Personal information
- Full name: George Cull
- Born: 3 March 1856 Lymington, Hampshire, England
- Died: 9 May 1898 (aged 42) Sandown, Isle of Wight, England
- Batting: Right-handed
- Role: Wicket-keeper

Domestic team information
- 1877: Hampshire

Career statistics
| Competition | First-class |
| Matches | 2 |
| Runs scored | 14 |
| Batting average | 3.50 |
| 100s/50s | –/– |
| Top score | 7 |
| Catches/stumpings | 1/– |
- Source: Cricinfo, 19 January 2010

= George Cull =

English cricketer

George Cull (3 March 1856 — 9 May 1898) was an English first-class cricketer.

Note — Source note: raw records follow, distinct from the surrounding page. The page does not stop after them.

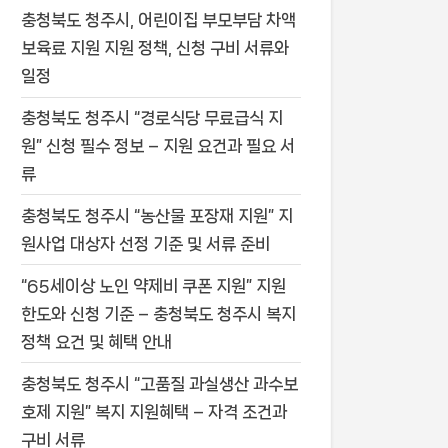
충청북도 청주시, 어린이집 부모부담 차액
보육료 지원 지원 정책, 신청 구비 서류와
일정
충청북도 청주시 “경로식당 무료급식 지
원” 신청 필수 정보 – 지원 요건과 필요 서
류
충청북도 청주시 “농산물 포장재 지원” 지
원사업 대상자 선정 기준 및 서류 준비
“65세이상 노인 약제비 쿠폰 지원” 지원
한도와 신청 기준 – 충청북도 청주시 복지
정책 요건 및 혜택 안내
충청북도 청주시 “고품질 과실생산 과수보
호제 지원” 복지 지원혜택 – 자격 조건과
구비 서류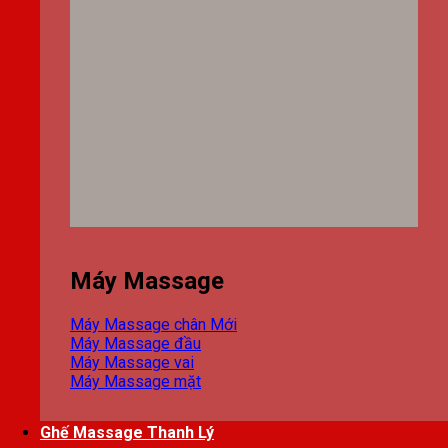
Máy Massage
Máy Massage chân
Máy Massage đầu
Máy Massage vai
Máy Massage mặt
Ghế Massage Thanh Lý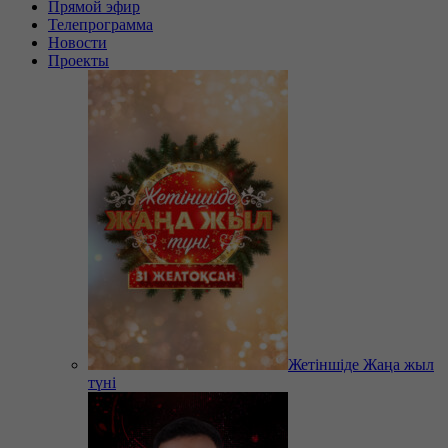
Прямой эфир
Телепрограмма
Новости
Проекты
Жетіншіде Жаңа жыл
түні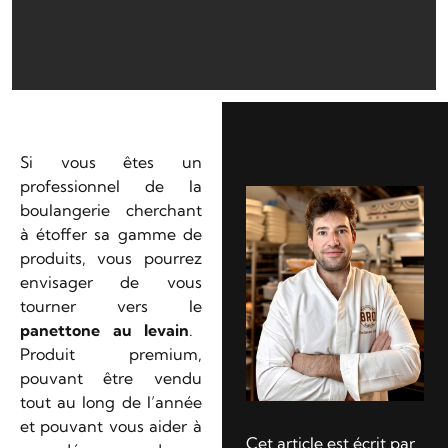
Si vous êtes un
professionnel de la
boulangerie cherchant
à étoffer sa gamme de
produits, vous pourrez
envisager de vous
tourner vers le
panettone au levain
.
Produit premium,
pouvant être vendu
tout au long de l’année
et pouvant vous aider à
Cet article est écrit par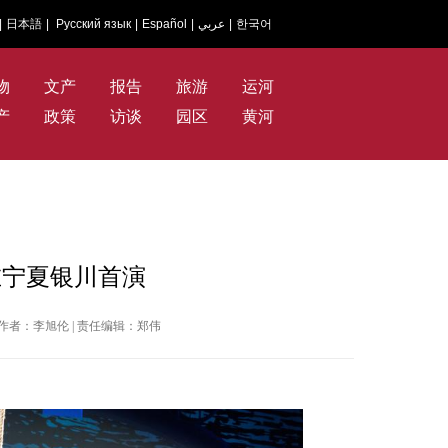
|
日本語
|
Русский язык
|
Español
|
عربي
|
한국어
物
文产
报告
旅游
运河
产
政策
访谈
园区
黄河
在宁夏银川首演
华网 | 作者：李旭伦 | 责任编辑：郑伟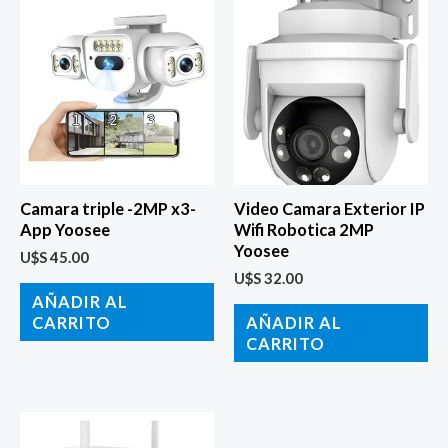
Camara triple -2MP x3-
Video Camara Exterior IP
App Yoosee
Wifi Robotica 2MP
Yoosee
U$S
45.00
U$S
32.00
AÑADIR AL
CARRITO
AÑADIR AL
CARRITO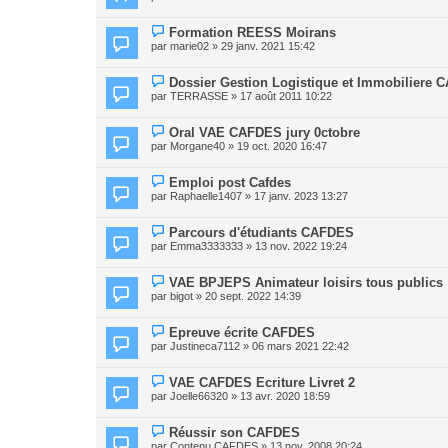
Formation REESS Moirans
par
marie02
» 29 janv. 2021 15:42
Dossier Gestion Logistique et Immobiliere
par
TERRASSE
» 17 août 2011 10:22
Oral VAE CAFDES jury 0ctobre
par
Morgane40
» 19 oct. 2020 16:47
Emploi post Cafdes
par
Raphaelle1407
» 17 janv. 2023 13:27
Parcours d'étudiants CAFDES
par
Emma3333333
» 13 nov. 2022 19:24
VAE BPJEPS Animateur loisirs tous publics
par
bigot
» 20 sept. 2022 14:39
Epreuve écrite CAFDES
par
Justineca7112
» 06 mars 2021 22:42
VAE CAFDES Ecriture Livret 2
par
Joelle66320
» 13 avr. 2020 18:59
Réussir son CAFDES
par
Contenu CAFDES
» 13 nov. 2008 20:24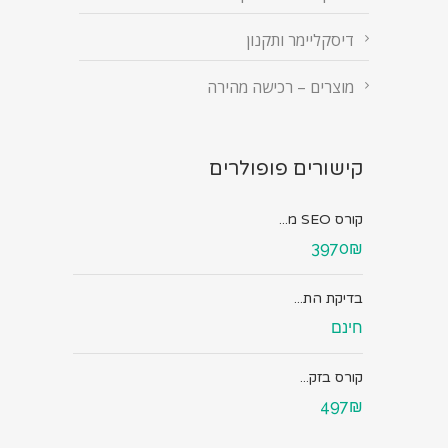
דיסקליימר ותקנון
מוצרים – רכישה מהירה
קישורים פופולרים
קורס SEO מ...
3970₪
בדיקת הת...
חינם
קורס בזק...
497₪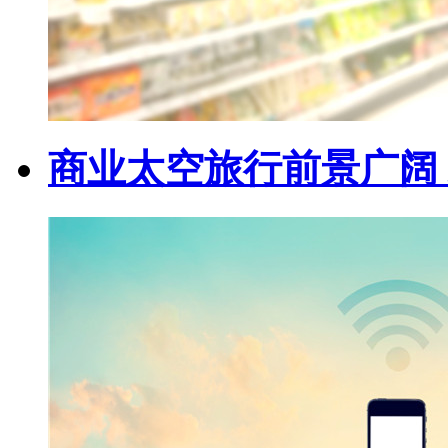
商业太空旅行前景广阔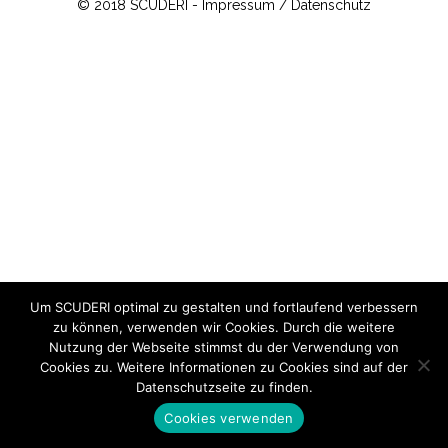
© 2018 SCUDERI -
Impressum / Datenschutz
Um SCUDERI optimal zu gestalten und fortlaufend verbessern
zu können, verwenden wir Cookies. Durch die weitere
Nutzung der Webseite stimmst du der Verwendung von
Cookies zu. Weitere Informationen zu Cookies sind auf der
Datenschutzseite
zu finden.
Cookies verwenden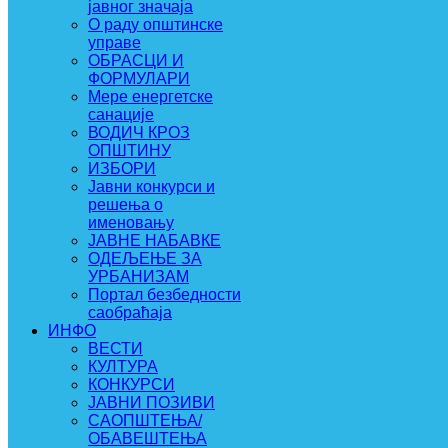
јавног значаја
О раду општинске
управе
ОБРАСЦИ И
ФОРМУЛАРИ
Мере енергетске
санације
ВОДИЧ КРОЗ
ОПШТИНУ
ИЗБОРИ
Јавни конкурси и
решења о
именовању
ЈАВНЕ НАБАВКЕ
ОДЕЉЕЊЕ ЗА
УРБАНИЗАМ
Портал безбедности
саобраћаја
ИНФО
ВЕСТИ
КУЛТУРА
КОНКУРСИ
ЈАВНИ ПОЗИВИ
САОПШТЕЊА/
ОБАВЕШТЕЊА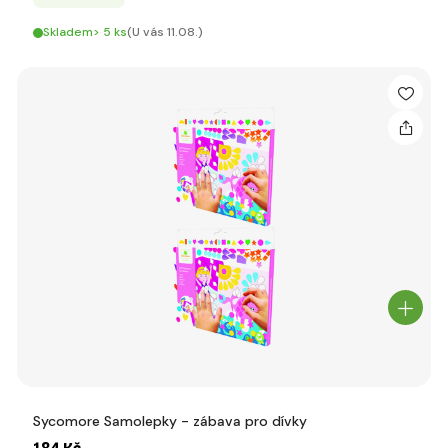
Skladem> 5 ks
(U vás 11.08.)
Sycomore Samolepky - zábava pro dívky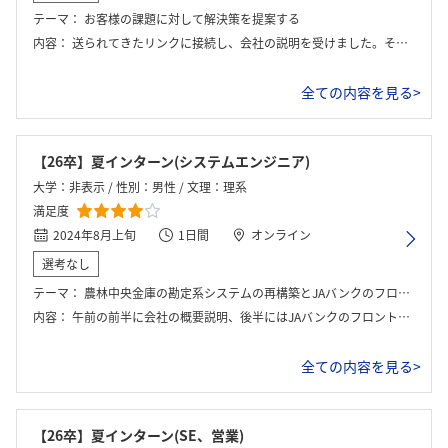
テーマ：
お客様の課題に対して解決策を提案する
内容：
送られてきたリンクに接続し、会社の説明を受けました。その後、ブレイクアウトルームに分かれ顧客の課題に対してのソリューションをグループワークで考えました。
全ての内容を見る>
【26卒】夏インターン(システムエンジニア)
大学：非表示 / 性別：男性 / 文理：理系
満足度
2024年8月上旬
1日間
オンライン
選考なし
テーマ：
農林中央金庫の勘定系システムの再構築とJAバンクのフロントシステムの改修
内容：
午前の前半に会社の概要説明、後半にはJAバンクのフロントシステムの改修案の個人ワークとグループワークを行った。昼休憩を挟んで午後前半には農林中央金庫の勘定系システムの再構築案の個人ワークとグループワークを行い、最後に社員との座談会があって終了した。
全ての内容を見る>
【26卒】夏インターン(SE、営業)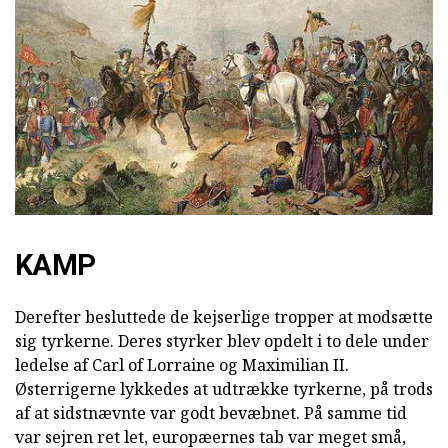
KAMP
Derefter besluttede de kejserlige tropper at modsætte
sig tyrkerne. Deres styrker blev opdelt i to dele under
ledelse af Carl of Lorraine og Maximilian II.
Østerrigerne lykkedes at udtrække tyrkerne, på trods
af at sidstnævnte var godt bevæbnet. På samme tid
var sejren ret let, europæernes tab var meget små,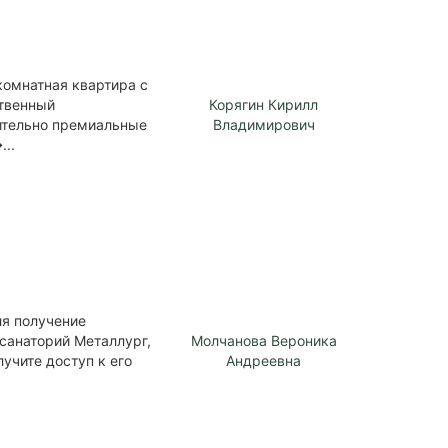
комнатная квартира с
ственный
Корягин Кирилл
ительно премиальные
Владимирович
...
ля получение
 санаторий Металлург,
Молчанова Вероника
учите доступ к его
Андреевна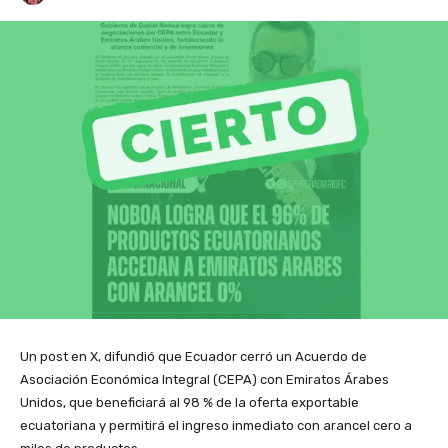
Un post en X, difundió que Ecuador cerró un Acuerdo de
Asociación Económica Integral (CEPA) con Emiratos Árabes
Unidos, que beneficiará al 98 % de la oferta exportable
ecuatoriana y permitirá el ingreso inmediato con arancel cero a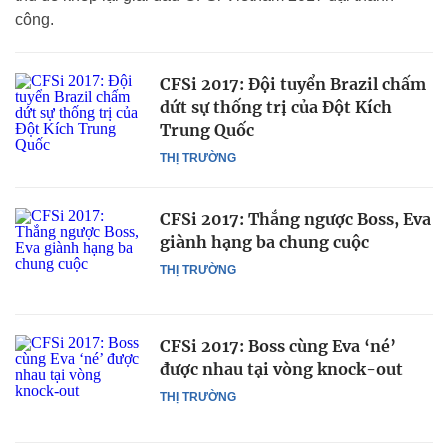
công.
CFSi 2017: Đội tuyển Brazil chấm
dứt sự thống trị của Đột Kích
Trung Quốc
THỊ TRƯỜNG
CFSi 2017: Thắng ngược Boss, Eva
giành hạng ba chung cuộc
THỊ TRƯỜNG
CFSi 2017: Boss cùng Eva ‘né’
được nhau tại vòng knock-out
THỊ TRƯỜNG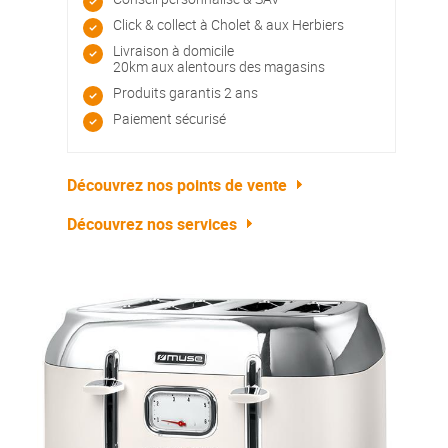
Click & collect à Cholet & aux Herbiers
Livraison à domicile
20km aux alentours des magasins
Produits garantis 2 ans
Paiement sécurisé
Découvrez nos points de vente
Découvrez nos services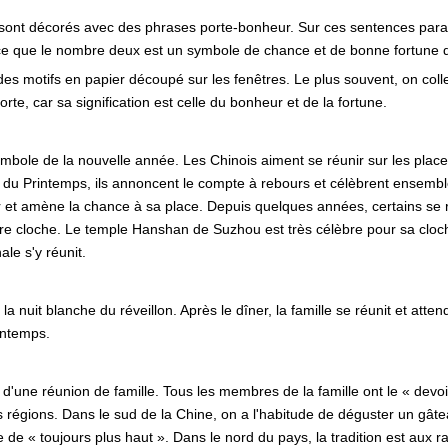
sont décorés avec des phrases porte-bonheur. Sur ces sentences para
ce que le nombre deux est un symbole de chance et de bonne fortune da
des motifs en papier découpé sur les fenêtres. Le plus souvent, on coll
rte, car sa signification est celle du bonheur et de la fortune.
bole de la nouvelle année. Les Chinois aiment se réunir sur les places 
te du Printemps, ils annoncent le compte à rebours et célèbrent ensembl
r et amène la chance à sa place. Depuis quelques années, certains se 
 cloche. Le temple Hanshan de Suzhou est très célèbre pour sa cloche
le s'y réunit.
nuit blanche du réveillon. Après le dîner, la famille se réunit et att
rintemps.
 d'une réunion de famille. Tous les membres de la famille ont le « devo
les régions. Dans le sud de la Chine, on a l'habitude de déguster un gâ
« toujours plus haut ». Dans le nord du pays, la tradition est aux ravi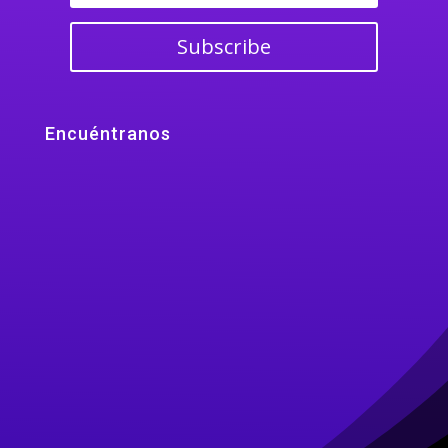
Subscribe
Encuéntranos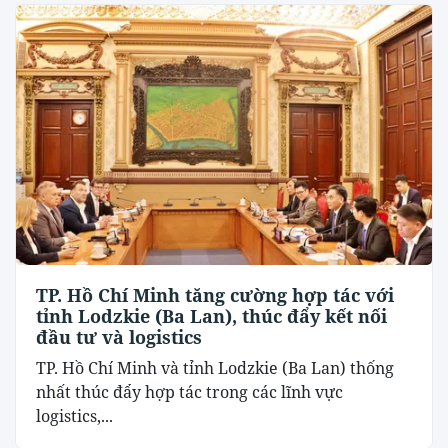
TP. Hồ Chí Minh tăng cường hợp tác với
tỉnh Lodzkie (Ba Lan), thúc đẩy kết nối
đầu tư và logistics
TP. Hồ Chí Minh và tỉnh Lodzkie (Ba Lan) thống
nhất thúc đẩy hợp tác trong các lĩnh vực
logistics,...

Cull was born at Lymington in March 1856. A club cricketer for Ringwood Cricket Club, he made two appearances in first-class cricket for Hampshire in 1877, against the Marylebone Cricket Club at Lord's and Derbyshire at Southampton. He scored 14 runs in his two matches, with a highest score of 7. Although he was a wicket-keeper at club level, in his two matches for Hampshire, Hector Hyslop was preferred as wicket-keeper. Cull spent the final twenty years of his life working as a postman on the Isle of Wight, where he died at Sandown in May 1898.